Fast Factorial
Monday, November 4, 2013
You might remember that I implemented a bunch of factorial words several months ago.
Recently, I was looking at Python’s latest mathmodule.c, and noticed an implementation of a “divide-and-conquer factorial algorithm”. The algorithm is based on one described by Peter Luschny as the binary-split formula of the factorial of n. It seemed like a fun thing to implement and benchmark in Factor.
It turns out this was one of the improvements made during the Python 3.2 development cycle. Calculating the 50,000th factorial takes 0.724 seconds with Python 2.7.5 and only 0.064 seconds with Python 3.3.2 - a nice improvement!
slow-factorial
The most basic factorial would just multiply the numbers from 1
to
n
:
: slow-factorial ( n -- n! )
dup 1 > [ [1..b] 1 [ * ] reduce ] [ drop 1 ] if ;
Calculating the 50,000 factorial this way takes 0.915 seconds.
factorial
It turns out that doing that causes a lot of arbitrary-precision bignum multiplication.
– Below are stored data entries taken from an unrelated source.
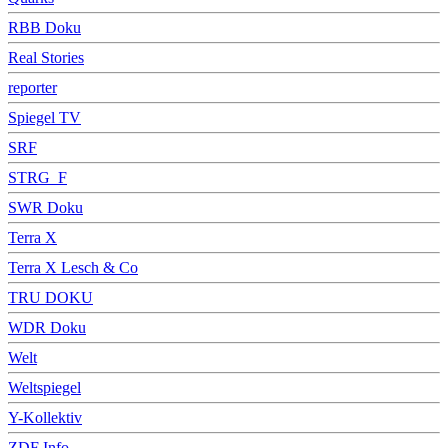
RBB Doku
Real Stories
reporter
Spiegel TV
SRF
STRG_F
SWR Doku
Terra X
Terra X Lesch & Co
TRU DOKU
WDR Doku
Welt
Weltspiegel
Y-Kollektiv
ZDF Info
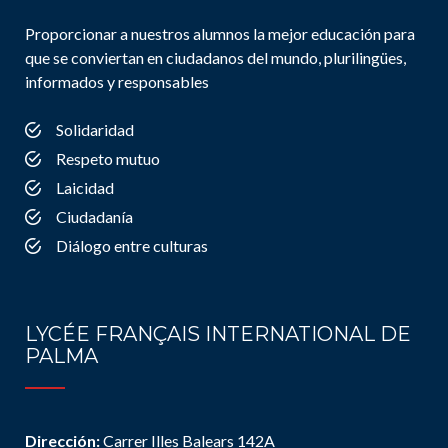
Proporcionar a nuestros alumnos la mejor educación para
que se conviertan en ciudadanos del mundo, plurilingües,
informados y responsables
Solidaridad
Respeto mutuo
Laicidad
Ciudadanía
Diálogo entre culturas
LYCÉE FRANÇAIS INTERNATIONAL DE
PALMA
Dirección:
Carrer Illes Balears 142A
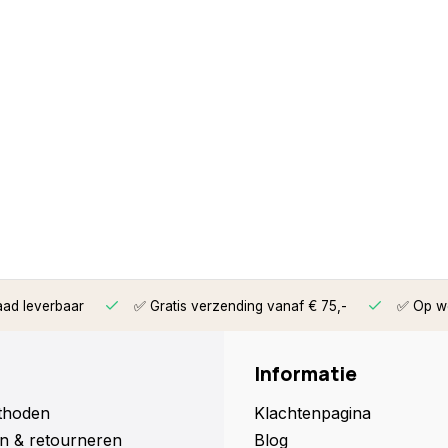
aad leverbaar
✅ Gratis verzending vanaf € 75,-
✅ Op we
Informatie
thoden
Klachtenpagina
n & retourneren
Blog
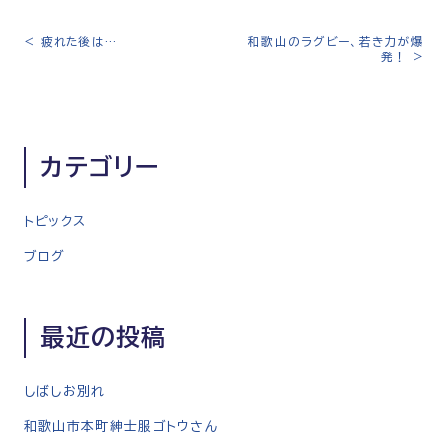
<
疲れた後は…
和歌山のラグビー、若き力が爆
投
発！
>
稿
ナ
ビ
ゲ
カテゴリー
ー
シ
トピックス
ョ
ン
ブログ
最近の投稿
しばしお別れ
和歌山市本町紳士服ゴトウさん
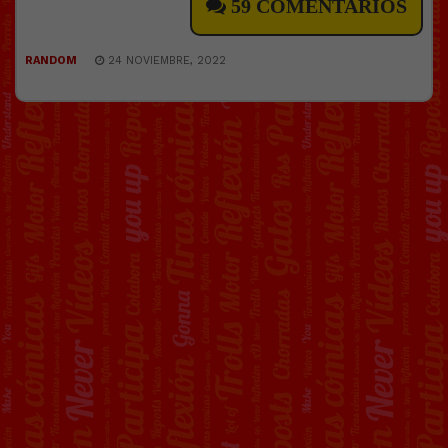
59 COMENTARIOS
RANDOM
24 NOVIEMBRE, 2022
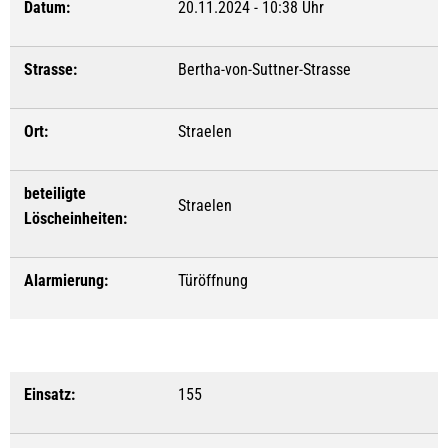
Datum:
20.11.2024 - 10:38 Uhr
Strasse:
Bertha-von-Suttner-Strasse
Ort:
Straelen
beteiligte
Straelen
Löscheinheiten:
Alarmierung:
Türöffnung
Einsatz:
155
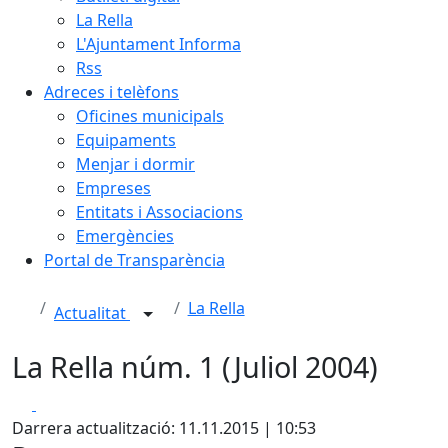
La Rella
L'Ajuntament Informa
Rss
Adreces i telèfons
Oficines municipals
Equipaments
Menjar i dormir
Empreses
Entitats i Associacions
Emergències
Portal de Transparència
La Rella
Actualitat
La Rella núm. 1 (Juliol 2004)
Facebook
X
Darrera actualització: 11.11.2015 | 10:53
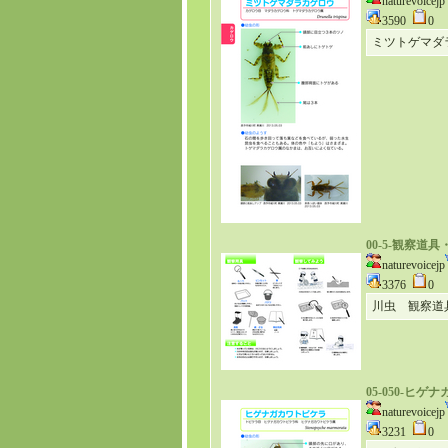
naturevoicejp
3590
0
ミツトゲマダ
00-5-観察
naturevoicejp
3376
0
川虫 観察道
05-050-ヒ
naturevoicejp
3231
0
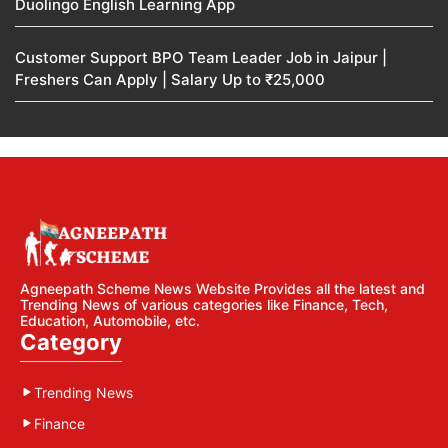
Duolingo English Learning App
Customer Support BPO Team Leader Job in Jaipur |
Freshers Can Apply | Salary Up to ₹25,000
Agneepath Scheme News Website Provides all the latest and
Trending News of various categories like Finance, Tech,
Education, Automobile, etc.
Category
Trending News
Finance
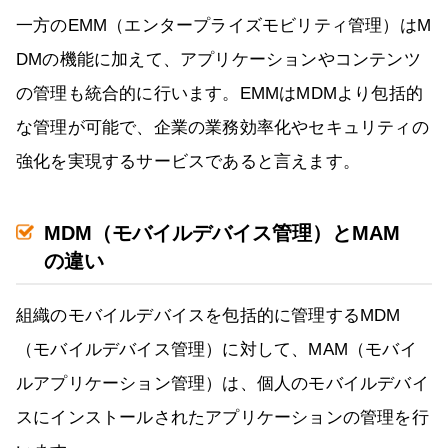
一方のEMM（エンタープライズモビリティ管理）はM
DMの機能に加えて、アプリケーションやコンテンツ
の管理も統合的に行います。EMMはMDMより包括的
な管理が可能で、企業の業務効率化やセキュリティの
強化を実現するサービスであると言えます。
MDM（モバイルデバイス管理）とMAM
の違い
組織のモバイルデバイスを包括的に管理するMDM
（モバイルデバイス管理）に対して、MAM（モバイ
ルアプリケーション管理）は、個人のモバイルデバイ
スにインストールされたアプリケーションの管理を行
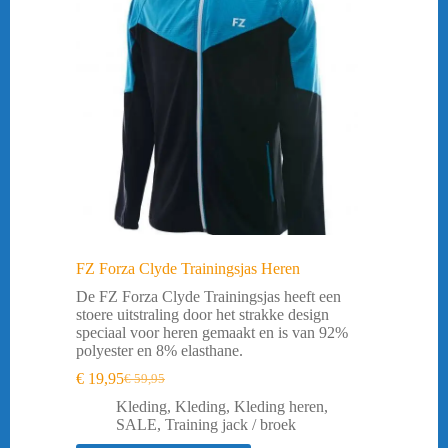
FZ Forza Clyde Trainingsjas Heren
De FZ Forza Clyde Trainingsjas heeft een
stoere uitstraling door het strakke design
speciaal voor heren gemaakt en is van 92%
polyester en 8% elasthane.
€
19,95
€
59,95
Oorspronkelijke
Huidige
prijs
prijs
Kleding
,
Kleding
,
Kleding heren
,
was:
is:
SALE
,
Training jack / broek
€ 59,95.
€ 19,95.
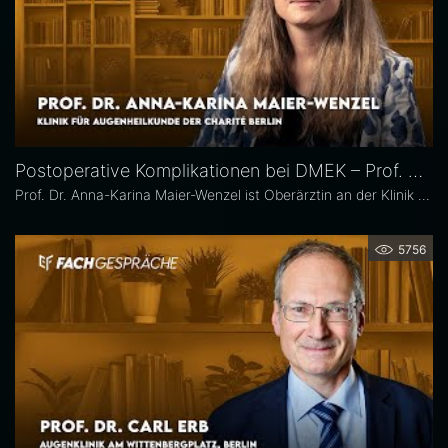
Postoperative Komplikationen bei DMEK – Prof. Dr. Anna-Karina Maier-Wenzel
Prof. Dr. Anna-Karina Maier-Wenzel ist Oberärztin an der Klinik für Augenheilkunde der Charité Berlin. Ihr augenchirurgischer Schwerpunkt liegt auf Eingriffen am Vorderabschnitt. Im Eyefox-Interview erläutert sie, welchen Einfluss Donorfaktoren und unterschiedliche Aufbereitungsformen bei der DMEK auf die postoperativen Ergebnisse haben, bei welchen Patientengruppen nach DMEK häufiger Komplikationen auftreten und wie die Nachsorge an der Augenklinik der Charité organisiert ist.
5756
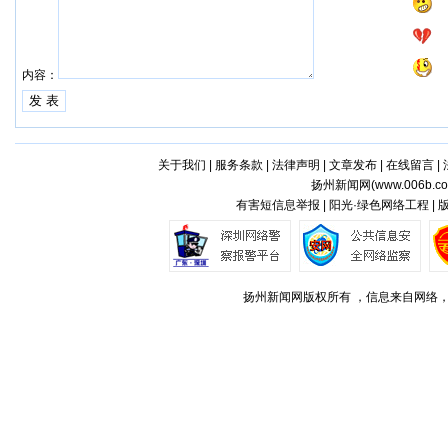
内容：
关于我们
|
服务条款
|
法律声明
|
文章发布
|
在线留言
|
扬州新闻网(
www.006b.c
有害短信息举报 | 阳光·绿色网络工程 |
扬州新闻网版权所有 ，信息来自网络，不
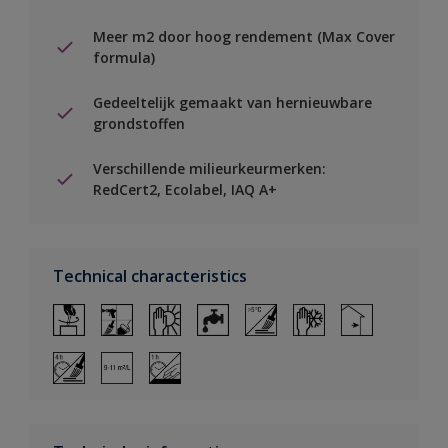
Meer m2 door hoog rendement (Max Cover
formula)
Gedeeltelijk gemaakt van hernieuwbare
grondstoffen
Verschillende milieurkeurmerken:
RedCert2, Ecolabel, IAQ A+
Technical characteristics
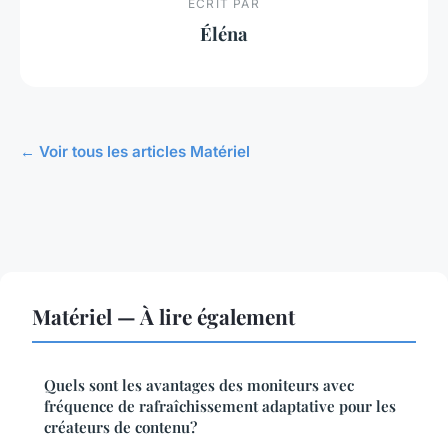
ECRIT PAR
Éléna
← Voir tous les articles Matériel
Matériel — À lire également
Quels sont les avantages des moniteurs avec
fréquence de rafraîchissement adaptative pour les
créateurs de contenu?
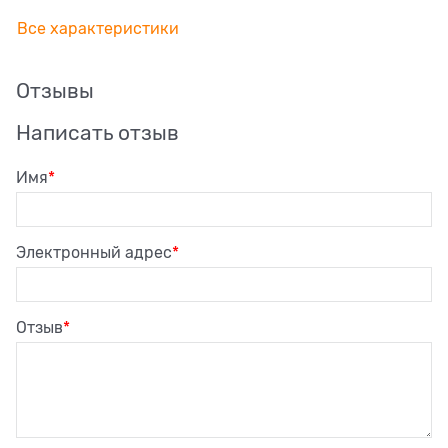
Все характеристики
Отзывы
Написать отзыв
Имя
Электронный адрес
Отзыв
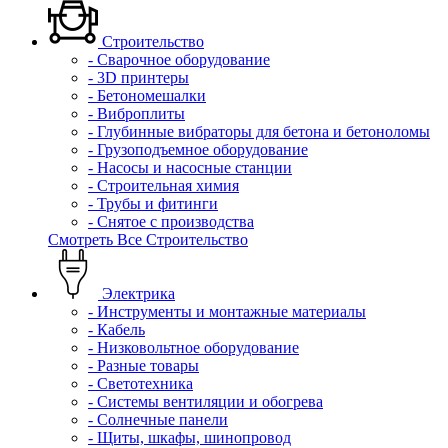
Строительство
- Сварочное оборудование
- 3D принтеры
- Бетономешалки
- Виброплиты
- Глубинные вибраторы для бетона и бетоноломы
- Грузоподъемное оборудование
- Насосы и насосные станции
- Строительная химия
- Трубы и фитинги
- Снятое с производства
Смотреть Все Строительство
Электрика
- Инструменты и монтажные материалы
- Кабель
- Низковольтное оборудование
- Разные товары
- Светотехника
- Системы вентиляции и обогрева
- Солнечные панели
- Щиты, шкафы, шинопровод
We can instead use binary-reduce (used by the standard library product and sum words), which is a generic algorithm that recursively multiplies groups of numbers which allows for more fixnum multiplications.
: factorial ( n -- n! )
dup 1 > [ [1..b] 1 [ * ] binary-reduce ] [ drop 1 ] if ;
Calculating the 50,000 factorial takes 0.217 seconds.
fast-factorial
We can implement Peter Luschny’s algorithm, keeping the structure very close to his sample code:
:: part-product ( n m -- x )
{
{ [ m n 1 + <= ] [ n ] }
{ [ m n 2 + = ] [ n m * ] }
[
n m + 2 /i dup even? [ 1 - ] when :> k
n k k 2 + m [ part-product ] 2bi@ *
]
} cond ;
:: factorial-loop ( n p r -- p' r' )
n 2 > [
n 2 /i :> mid
mid p r factorial-loop
[
mid 1 + mid 1 bitand +
n 1 - n 1 bitand + part-product *
] [ dupd * ] bi*
] [ p r ] if ;
: fast-factorial ( x -- n )
[ 1 1 factorial-loop nip ] [ dup bit-count - ] bi shift ;
Calculating the 50,000 factorial now only takes 0.171 seconds!
The code for this is on my GitHub.
Note: there are other algorithms that are likely faster, but for this purpose I wanted to implement a similar algorithm to Python. Their implementation has a few modifications including a tight loop for multiplications that fit into an unsigned long and is over 150 lines of code.